** Opening Listed entries block **

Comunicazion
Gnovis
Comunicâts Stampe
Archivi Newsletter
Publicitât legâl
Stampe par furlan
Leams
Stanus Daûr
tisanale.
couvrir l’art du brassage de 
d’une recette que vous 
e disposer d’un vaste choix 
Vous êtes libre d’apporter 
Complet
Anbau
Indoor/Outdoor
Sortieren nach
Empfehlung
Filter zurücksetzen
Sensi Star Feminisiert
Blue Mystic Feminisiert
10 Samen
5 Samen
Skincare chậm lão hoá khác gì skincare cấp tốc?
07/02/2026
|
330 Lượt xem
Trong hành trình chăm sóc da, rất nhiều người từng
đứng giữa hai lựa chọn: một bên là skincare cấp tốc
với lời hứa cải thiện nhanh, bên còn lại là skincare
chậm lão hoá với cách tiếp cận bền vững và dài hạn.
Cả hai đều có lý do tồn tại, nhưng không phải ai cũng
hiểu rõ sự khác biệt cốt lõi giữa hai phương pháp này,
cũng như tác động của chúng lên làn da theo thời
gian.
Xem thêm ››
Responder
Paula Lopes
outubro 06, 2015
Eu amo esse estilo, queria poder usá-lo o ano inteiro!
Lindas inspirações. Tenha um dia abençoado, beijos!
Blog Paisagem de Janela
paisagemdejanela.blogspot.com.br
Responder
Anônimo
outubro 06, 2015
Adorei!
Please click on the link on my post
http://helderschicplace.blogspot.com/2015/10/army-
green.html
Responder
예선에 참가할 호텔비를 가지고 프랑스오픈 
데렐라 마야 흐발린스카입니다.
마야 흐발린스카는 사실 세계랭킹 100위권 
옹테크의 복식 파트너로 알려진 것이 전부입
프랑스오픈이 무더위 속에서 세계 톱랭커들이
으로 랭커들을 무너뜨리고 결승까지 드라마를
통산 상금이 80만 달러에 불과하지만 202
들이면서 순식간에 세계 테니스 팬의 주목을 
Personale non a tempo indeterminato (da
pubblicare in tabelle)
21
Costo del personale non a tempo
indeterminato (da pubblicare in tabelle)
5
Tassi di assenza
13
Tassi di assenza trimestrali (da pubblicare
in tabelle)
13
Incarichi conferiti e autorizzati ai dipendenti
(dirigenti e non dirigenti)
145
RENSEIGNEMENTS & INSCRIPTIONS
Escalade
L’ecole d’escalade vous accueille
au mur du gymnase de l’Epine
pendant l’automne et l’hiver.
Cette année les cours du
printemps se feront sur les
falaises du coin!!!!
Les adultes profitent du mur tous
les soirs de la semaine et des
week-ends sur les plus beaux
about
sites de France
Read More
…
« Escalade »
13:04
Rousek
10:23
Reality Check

** Closing Listed entries block **
** Opening Listed entries block **

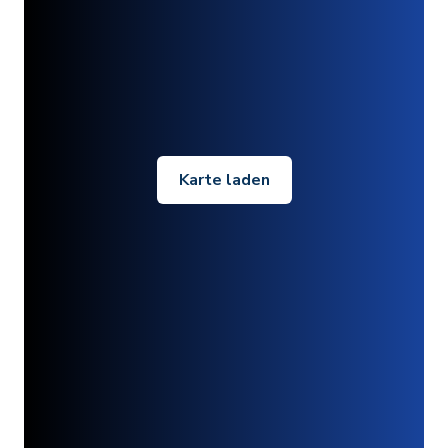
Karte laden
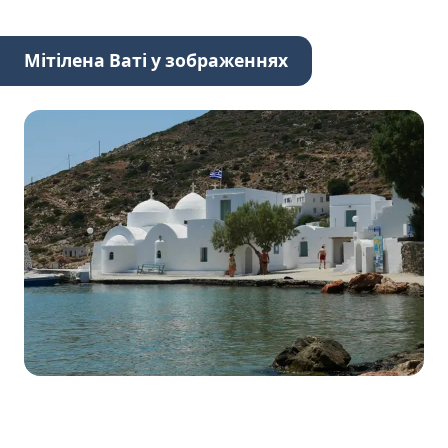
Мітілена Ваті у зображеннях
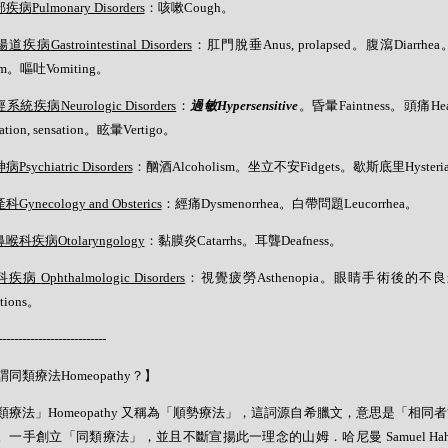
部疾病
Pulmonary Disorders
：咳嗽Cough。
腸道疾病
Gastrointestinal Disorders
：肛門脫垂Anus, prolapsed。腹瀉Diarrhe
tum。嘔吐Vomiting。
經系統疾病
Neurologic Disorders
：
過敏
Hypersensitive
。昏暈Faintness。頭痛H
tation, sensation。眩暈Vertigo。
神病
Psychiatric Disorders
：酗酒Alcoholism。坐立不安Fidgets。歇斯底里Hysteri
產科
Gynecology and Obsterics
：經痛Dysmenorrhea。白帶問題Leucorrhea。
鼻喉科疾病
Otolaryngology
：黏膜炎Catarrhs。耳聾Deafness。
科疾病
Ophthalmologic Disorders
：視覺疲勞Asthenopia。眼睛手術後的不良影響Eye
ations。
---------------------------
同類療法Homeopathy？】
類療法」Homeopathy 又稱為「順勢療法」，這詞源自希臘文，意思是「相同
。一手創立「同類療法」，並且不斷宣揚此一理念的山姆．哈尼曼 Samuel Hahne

** Closing Listed entries block **

Exercise brief:
Respond with only the number of lines in the data that include the string "Stampe".

Expected answer:
2